About Nous les Arbres/Trees
Bringing together a community of artists, botanists, and philosophers, the Fondation Cartier pour l’art contemporain echoes the latest scientific research that sheds new light on trees.
Organized around several large ensembles of works, the exhibition Trees gives voice to numerous figures who, through their aesthetic or scientific journey, have developed a strong, intimate link with trees, thereby revealing the beauty and biological wealth of these great protagonists of the living world, threatened today with large-scale deforestation.
Underestimated by biology for a long time, trees-like the entirety of the plant kingdom-have been the subject of scientific discoveries in recent years that have allowed us to see the oldest members of our community of living beings* in a new light. Boasting sensory and memory capacities, as well as communication skills, existing in symbiosis with other species and exerting a climatic influence, trees are equipped with unexpected faculties whose discovery has given way to the fascinating hypothesis of “plant intelligence,” which could be the answer to many of today’s environmental problems. In resonance with this “plant revolution,” the exhibition Trees merges the ideas of artists and researchers, thus prolonging the exploration of ecological issues and the question of humans’ relationship to nature, which has been a regular theme in the Fondation Cartier’s exhibition program, as was the case recently with The Great Animal Orchestra (2016).
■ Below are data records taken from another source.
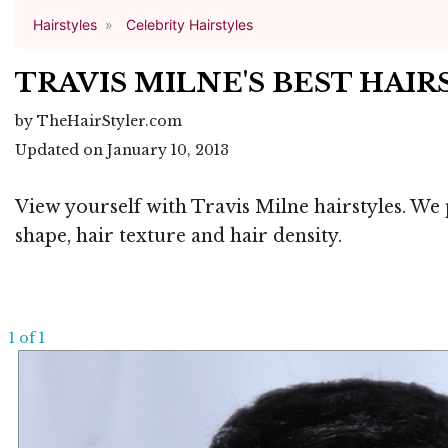
Hairstyles
Celebrity Hairstyles
TRAVIS MILNE'S BEST HAI
by TheHairStyler.com
Updated on January 10, 2013
View yourself with Travis Milne hairstyles. We 
shape, hair texture and hair density.
1 of 1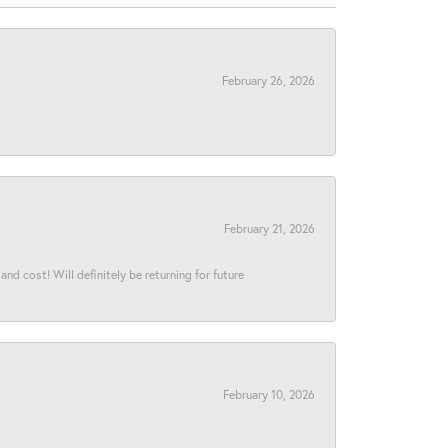
February 26, 2026
February 21, 2026
and cost! Will definitely be returning for future
February 10, 2026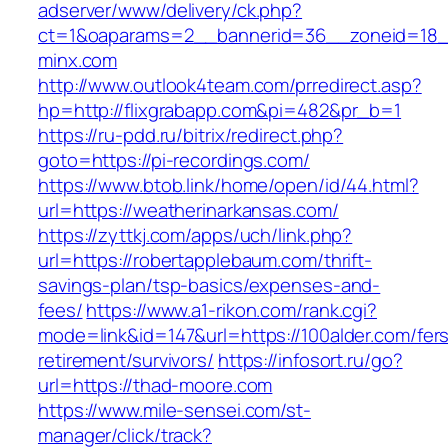
adserver/www/delivery/ck.php?
ct=1&oaparams=2__bannerid=36__zoneid=18_
minx.com
http://www.outlook4team.com/prredirect.asp?
hp=http://flixgrabapp.com&pi=482&pr_b=1
https://ru-pdd.ru/bitrix/redirect.php?
goto=https://pi-recordings.com/
https://www.btob.link/home/open/id/44.html?
url=https://weatherinarkansas.com/
https://zyttkj.com/apps/uch/link.php?
url=https://robertapplebaum.com/thrift-
savings-plan/tsp-basics/expenses-and-
fees/
https://www.a1-rikon.com/rank.cgi?
mode=link&id=147&url=https://100alder.com/fer
retirement/survivors/
https://infosort.ru/go?
url=https://thad-moore.com
https://www.mile-sensei.com/st-
manager/click/track?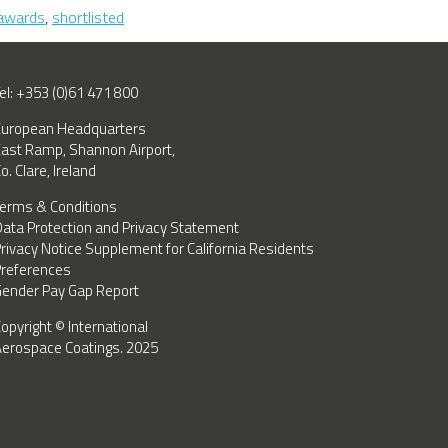
IAC
awards
,
shortlisted
Shortlisted
as
Finalists
–
el: +353 (0)61 471 800
Aviation
uropean Headquarters
Industry
ast Ramp, Shannon Airport,
Awards
o. Clare, Ireland
2024
erms & Conditions
ata Protection and Privacy Statement
rivacy Notice Supplement for California Residents
references
ender Pay Gap Report
opyright © International
erospace Coatings. 2025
While trees are among the oldest living organisms on the planet-the first known fossil forest dates back to 385 million years ago-the plant world constitutes 99 percent of the biomass. Humans on the other hand, are just 300,000 years old and represent only 0.01 percent of this organic matter.
Featuring drawings, paintings, photographs, films, and installations by artists from Latin America, Europe, the United States, Iran, and from indigenous communities such as the Nivaclé and Guaraní from Gran Chaco, Paraguay, as well as the Yanomami Indians who live in the heart of the Amazonian forest, the exhibit, punctuated by several large ensembles, explores three narrative threads. Firstly, our knowledge of trees-from botany to new plant biology-; secondly, aesthetics-from naturalistic contemplation to dreamlike transposition-; and lastly, trees’ current devastation recounted via documentary observations and pictorial testimonies.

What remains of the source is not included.